Angst ist Sorge, Begrenztheit, Enge, Kontraktion.

Im Zustand der Sorge und Angst sehen wir nicht über unseren Tellerrand. Wir sehen die Grenzen und das, was trennt. Wir teilen die Welt in „wir“ und „die“. Männer, die sich herausnehmen, Frauen einen Platz zuzuweisen. Frauen, die im 21. Jahrhundert von männlich dominierten Verbänden gezwungen werden, ihren Körper zur Schau zu stellen, wenn sie um sportliche Auszeichnungen kämpfen.

Ich glaube, es ist wichtig, sich jeden Tag zu fragen: in welcher der beiden Welten lebe ich gerade? Wenn ich in der engen Welt bin, wechsle ich zwischen den beiden Welten? Öfter? Weniger oft? Nie?
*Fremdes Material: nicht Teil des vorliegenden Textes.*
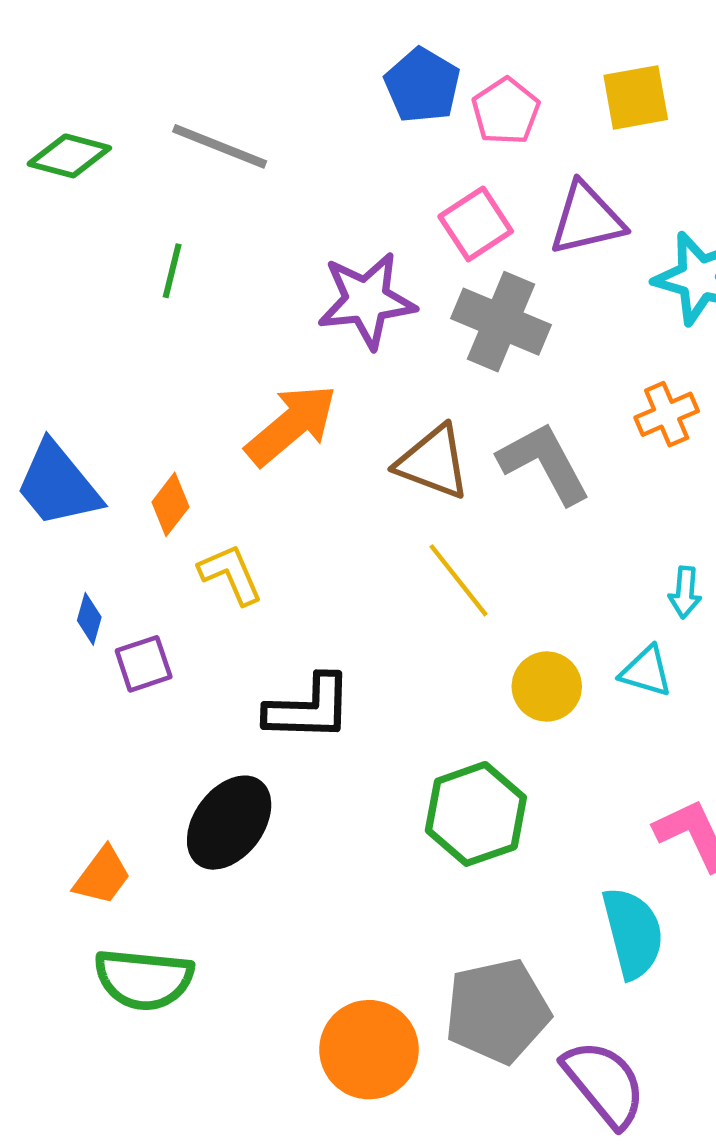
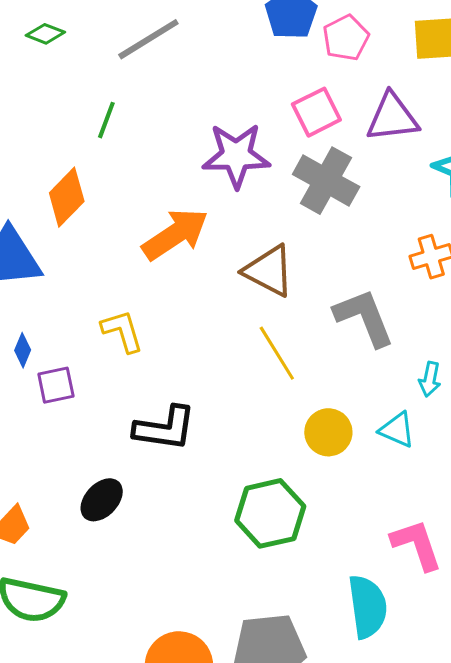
gray line: (220, 146) -> (148, 39), turned -60
green diamond: (69, 156) -> (45, 34), size x0.7
gray L-shape: (544, 463) -> (364, 318), moved
orange diamond: (170, 504) -> (67, 197), moved, size x1.4
black ellipse: (229, 823) -> (102, 500), size x0.7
Wie und mit was nähre ich mich? Ist meine Speise die der Ausdehnung? Oder füttere ich mich mit dem, was zusammenzieht?

Für mich ist die Spur der Freude Ausdehnung und Fülle. Ein Ort, von dem aus ich der Welt freundlicher gegenüber treten kann. Nein, es ist nicht so, dass ich das zweite Gesicht der Welt nicht zur Kenntnis nehme. Ich kann es nur anders zur Kenntnis nehmen, wenn ich offen und großzügig gestimmt bin.

Ebenso wie die Entscheidung für Selbstfürsorge im Sinne von Gräfen ist die Entscheidung für Freude ein radikaler Akt. Freude setzt einen Kontrapunkt. Sie lädt zum Innehalten ein und zum Durchatmen. Sie schenkt Kraft für das, was traurig, schwer oder vergeblich ist. Mit Schwierigkeiten und Beschränkungen leben zu müssen bedeutet nicht zwangsläufig, in sich selbst nur Gefühle von Angst, Trauer, Einsamkeit zuzulassen.
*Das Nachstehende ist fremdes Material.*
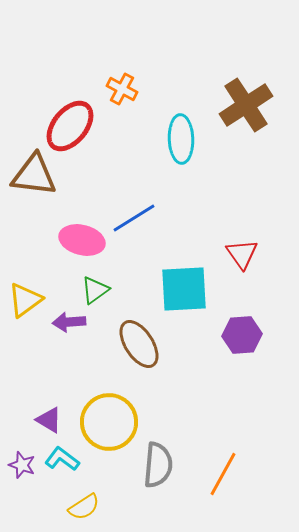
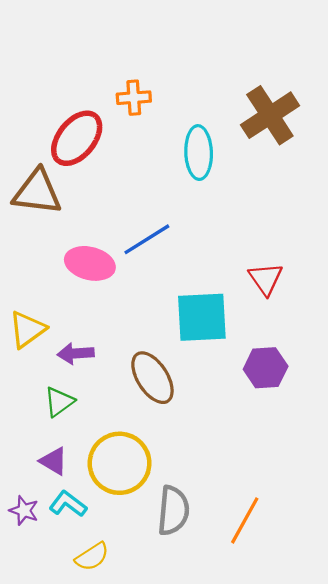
orange cross: (122, 89) -> (134, 98), turned -32
green triangle: (95, 290) -> (59, 402), moved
Juan Ramon Jimenez, Literaturnobelpreisträger von 1956, erinnert uns an das, was auch in uns lebt, immer. Selbst wenn wir diese Seite vergessen.

ICH BIN NICHT ICH.


Ich bin jener,
der an meiner Seite geht, ohne dass ich ihn erblicke,
den ich oft besuche,
und den ich oft vergesse.
Jener, der ruhig schweigt, wenn ich spreche,
der sanftmütig verzeiht, wenn ich hasse,
der umherschweift, wo ich nicht bin,
der aufrecht bleiben wird, wenn ich sterbe.

Der Text lässt sich auch in der weiblichen Form lesen bzw. sprechen. Probiere es aus. 
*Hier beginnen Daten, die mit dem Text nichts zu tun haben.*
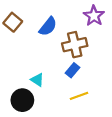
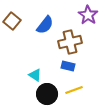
blue rectangle: (73, 70) -> (68, 66), turned 64
black circle: (22, 100) -> (47, 94), moved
Noch eine gute Nachricht zum Schluss: die norwegischen Beach Handballerinnen mussten die Strafe nicht persönlich zahlen, ihr Verband hat das übernommen. Und der EFH, der die Strafzahlung verhängte und kassierte, kündigte an, die Summe an „eine bedeutende internationale Sportstiftung“ zu spenden, die sich für die Gleichstellung von Mädchen und Frauen im Sport einsetzt.

Das ist ein bisschen absurd.

Die Sängerin Pink hatte dem Vorfall größte Aufmerksamkeit verschafft, als sie ankündigte, die Strafzahlung für die Sportlerinnen übernehmen zu wollen.

Das musste sie am Ende nicht tun. Ihr Lied zum Thema, für uns alle: We are the Champions. Ich möchte hinzufügen: For Our World.